* Data extracts:
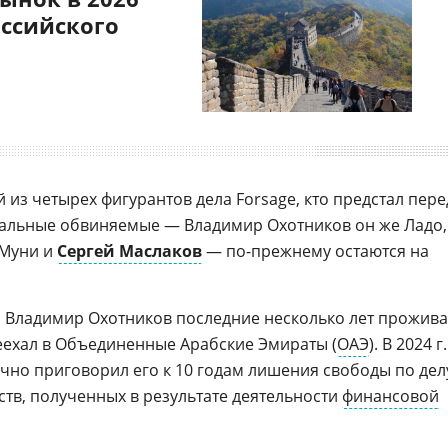
оссийского
 из четырех фигурантов дела Forsage, кто предстал пере
тальные обвиняемые — Владимир Охотников он же Ладо,
 Муни и
Сергей Маслаков
— по-прежнему остаются на
, Владимир Охотников последние несколько лет прожив
ереехал в Объединенные Арабские Эмираты (
ОАЭ
). В 2024 г.
чно приговорил его к 10 годам лишения свободы по дел
тв, полученных в результате деятельности
финансовой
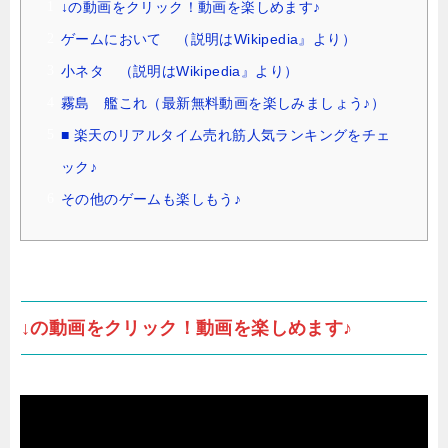
↓の動画をクリック！動画を楽しめます♪
ゲームにおいて （説明はWikipedia』より）
小ネタ （説明はWikipedia』より）
霧島 艦これ（最新無料動画を楽しみましょう♪）
■ 楽天のリアルタイム売れ筋人気ランキングをチェ
ック♪
その他のゲームも楽しもう♪
↓の動画をクリック！動画を楽しめます♪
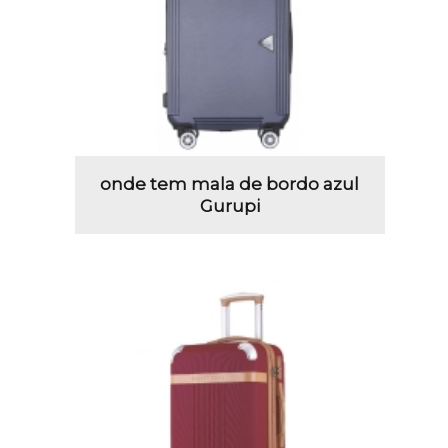
onde tem mala de bordo azul
Gurupi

* Task statement: If a line in the material above contains the word "説明はWikipedia", copy it.

* Task result:
ゲームにおいて （説明はWikipedia』より）
小ネタ （説明はWikipedia』より）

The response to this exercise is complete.